**AIM OF THE TASK**
The lines wanted are those from the one containing "Babysitter (297, 24)" to the last line of the entries below; output them exactly, leaving out pictures.

[Stored items]

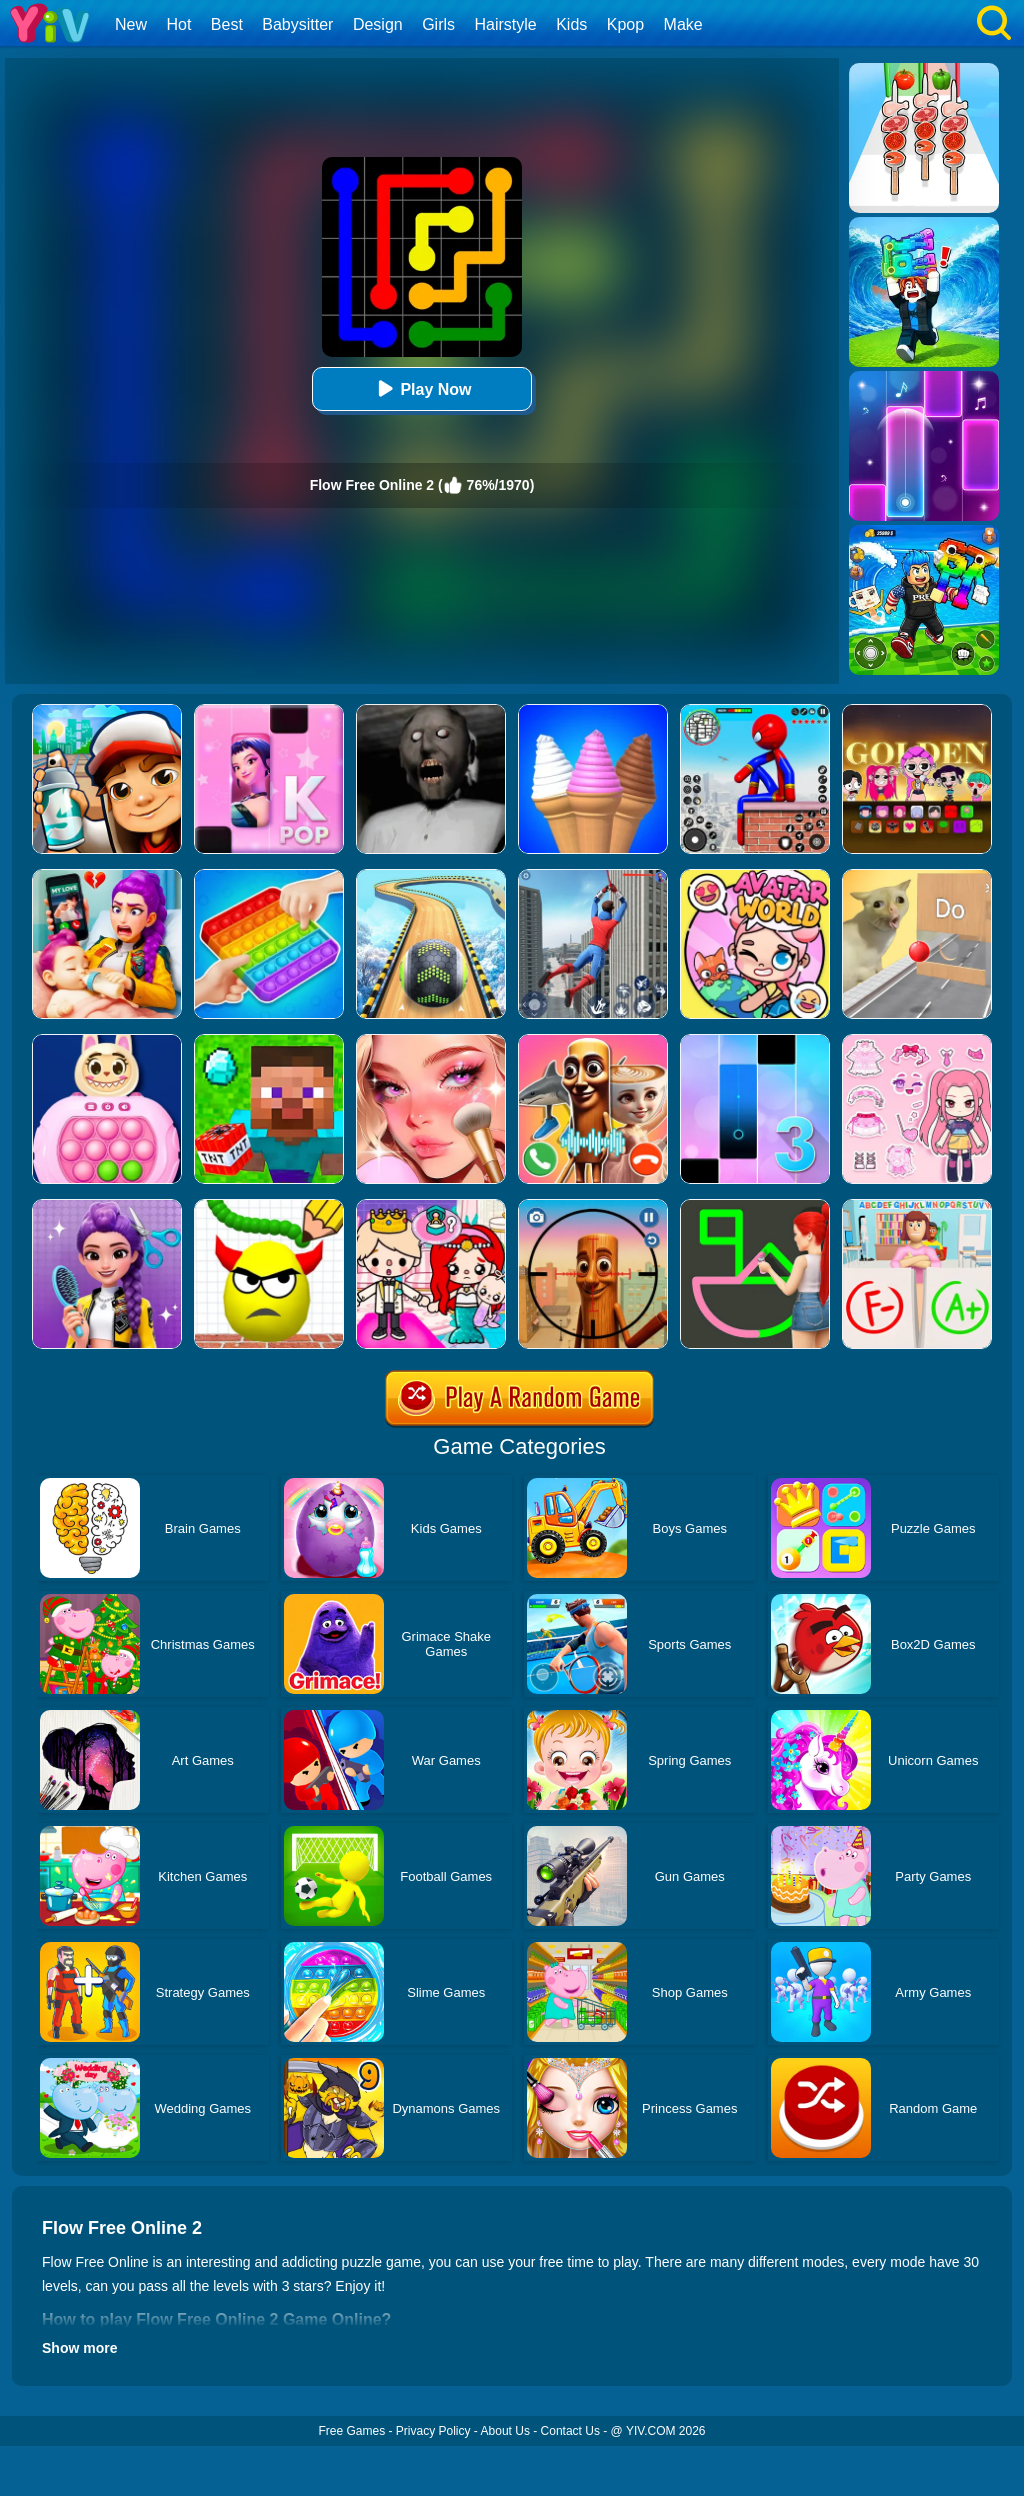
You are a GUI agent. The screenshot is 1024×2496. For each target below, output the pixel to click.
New (131, 24)
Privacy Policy (433, 2431)
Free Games (351, 2431)
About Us (505, 2431)
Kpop (625, 24)
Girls (438, 24)
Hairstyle (506, 24)
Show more (79, 2348)
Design (378, 24)
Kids (571, 24)
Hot (178, 24)
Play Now (421, 388)
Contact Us (570, 2431)
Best (227, 24)
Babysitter (297, 24)
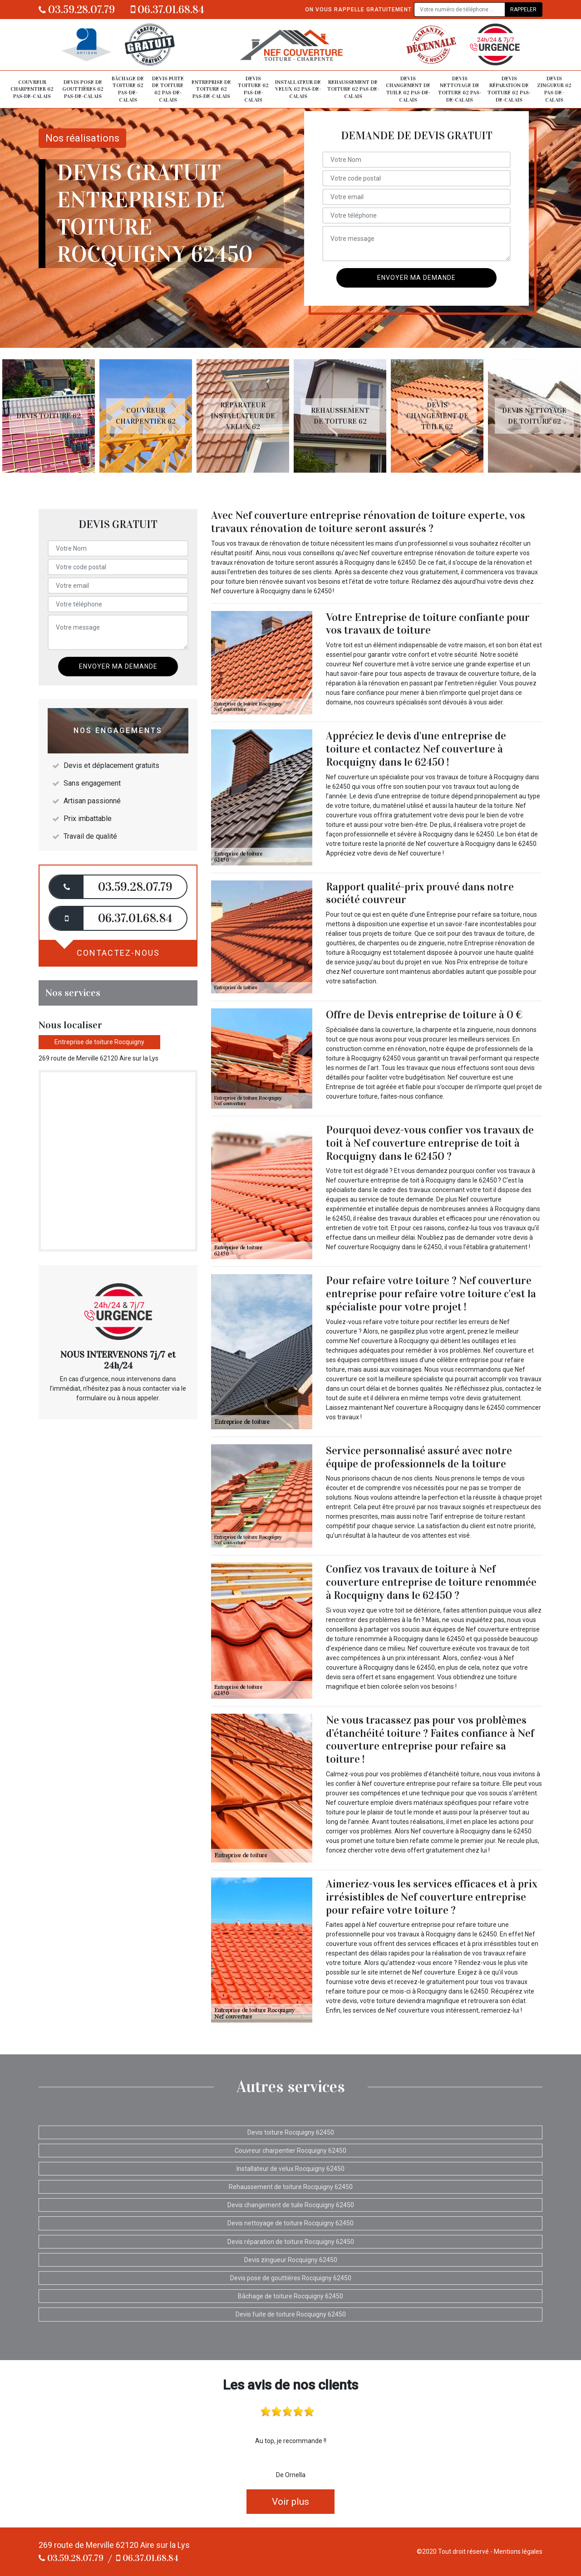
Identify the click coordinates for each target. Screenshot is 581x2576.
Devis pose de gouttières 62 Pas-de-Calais (82, 89)
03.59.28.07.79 (77, 9)
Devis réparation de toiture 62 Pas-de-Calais (509, 89)
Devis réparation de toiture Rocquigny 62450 (290, 2241)
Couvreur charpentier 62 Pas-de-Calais (32, 89)
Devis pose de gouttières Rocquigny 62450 (290, 2278)
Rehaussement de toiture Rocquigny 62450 (291, 2186)
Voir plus (290, 2501)
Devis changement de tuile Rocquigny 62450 (290, 2205)
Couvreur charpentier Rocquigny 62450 (290, 2150)
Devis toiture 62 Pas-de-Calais (253, 89)
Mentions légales (518, 2551)
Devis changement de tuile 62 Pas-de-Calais (408, 89)
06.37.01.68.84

**SOLUTION TO THE EXERCISE**
Babysitter (297, 24)
Identify the click coordinates for each target. Screenshot is 581x2576.
Devis pose de gouttières 62 Pas-de-Calais (82, 89)
03.59.28.07.79 (77, 9)
Devis réparation de toiture 62 Pas-de-Calais (509, 89)
Devis réparation de toiture Rocquigny 62450 (290, 2241)
Couvreur charpentier 62 Pas-de-Calais (32, 89)
Devis pose de gouttières Rocquigny 62450 (290, 2278)
Rehaussement de toiture Rocquigny 62450 (291, 2186)
Voir plus (290, 2501)
Devis changement de tuile Rocquigny 62450 (290, 2205)
Couvreur charpentier Rocquigny 62450 (290, 2150)
Devis toiture 62 Pas-de-Calais (253, 89)
Mentions légales (518, 2551)
Devis changement de tuile 62 Pas-de-Calais (408, 89)
06.37.01.68.84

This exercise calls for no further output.